Het Hof is, na één en ander te hebben afgewogen, tot de slotsom gekomen dat een forse werkstraf, in combinatie met een voorwaardelijke jeugddetentie, en een lange proeftijd, passend en geboden is. De verdachte zal daartoe dan ook worden veroordeeld.

BESLISSING

Het Hof:
vernietigt het vonnis van het gerecht in eerste aanleg ten aanzien van de opgelegde straffen, en doet in zoverre opnieuw recht;
- veroordeelt de verdachte tot jeugddetentie voor de
9 (negen) maanden;
- beveelt dat deze jeugddetentie
nietten uitvoer zal worden gelegd, tenzij het Hof later anders mocht gelasten, omdat de veroordeelde voor het einde van de proeftijd, die hierbij wordt gesteld op
3 (drie) jaren, één of meer van de na te melden voorwaarden overtreedt;
- stelt als algemene voorwaarde:
dat de veroordeelde zich vóór het einde van de proeftijd niet aan een strafbaar feit schuldig zal maken;
- stelt als bijzondere voorwaarde:
dat de veroordeelde zich gedurende de proeftijd gedraagt naar de voorschriften en aanwijzingen te geven door of namens de Voogdijraad, zulks zolang deze instelling dat gedurende de proeftijd nodig acht, ook als dat inhoudt dat hij zich gedurende die proeftijd zal houden aan een avondklok en zal meewerken aan drugs en alcohol testen.
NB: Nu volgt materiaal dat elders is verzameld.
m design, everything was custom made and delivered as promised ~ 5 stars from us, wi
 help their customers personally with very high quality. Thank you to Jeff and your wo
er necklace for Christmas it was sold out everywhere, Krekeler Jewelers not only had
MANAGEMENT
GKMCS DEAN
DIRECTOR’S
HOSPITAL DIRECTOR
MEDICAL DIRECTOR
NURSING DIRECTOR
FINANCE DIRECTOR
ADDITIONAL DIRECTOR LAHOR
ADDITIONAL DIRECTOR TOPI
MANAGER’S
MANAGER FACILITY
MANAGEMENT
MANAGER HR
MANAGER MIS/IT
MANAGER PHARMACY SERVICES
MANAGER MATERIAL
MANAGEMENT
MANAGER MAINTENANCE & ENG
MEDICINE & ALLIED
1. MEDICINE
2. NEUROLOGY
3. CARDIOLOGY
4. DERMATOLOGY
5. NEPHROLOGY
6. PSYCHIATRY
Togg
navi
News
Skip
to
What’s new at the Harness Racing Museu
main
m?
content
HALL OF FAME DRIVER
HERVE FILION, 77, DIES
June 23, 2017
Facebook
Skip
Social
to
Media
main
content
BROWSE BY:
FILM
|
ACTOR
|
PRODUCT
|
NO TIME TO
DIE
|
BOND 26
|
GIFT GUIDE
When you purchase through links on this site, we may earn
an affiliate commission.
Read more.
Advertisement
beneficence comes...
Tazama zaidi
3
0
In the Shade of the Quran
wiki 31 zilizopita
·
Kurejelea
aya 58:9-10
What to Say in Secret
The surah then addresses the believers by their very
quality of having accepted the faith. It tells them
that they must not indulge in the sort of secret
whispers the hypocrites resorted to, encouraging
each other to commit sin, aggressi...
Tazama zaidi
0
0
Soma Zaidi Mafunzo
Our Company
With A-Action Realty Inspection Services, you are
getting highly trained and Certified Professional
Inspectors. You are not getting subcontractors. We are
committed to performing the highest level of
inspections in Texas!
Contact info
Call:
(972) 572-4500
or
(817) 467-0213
- veroordeelt de verdachte tot een
taakstraf, bestaande uit een werkstrafvoor de duur van
160 (honderdzestig) uren, indien niet naar behoren verricht te vervangen door
80 (tachtig) dagen hechtenis;
- beveelt dat de tijd die door de verdachte vóór de tenuitvoerlegging van deze uitspraak in voorarrest is doorgebracht, bij de uitvoering van de opgelegde taakstraf in mindering zal worden gebracht, naar de maatstaf van
2 (twee) urentaakstraf per in voorarrest doorgebrachte dag;
- bevestigt het vonnis van het gerecht in eerste aanleg voor het overige, met inachtneming van hetgeen hiervoor is overwogen;
- heft op het geschorste bevel tot voorlopige hechtenis.
Dit vonnis is gewezen door mrs. M.T. Paulides, G.C.C. Lewin en D. Radder, leden van het Hof, bijgestaan door mr. B.G. Scheepbouwer, (zittings)griffier, en vervolgens op 24 mei 2018 uitgesproken in tegenwoordigheid van de griffier ter openbare terechtzitting van het Hof in Sint Maarten.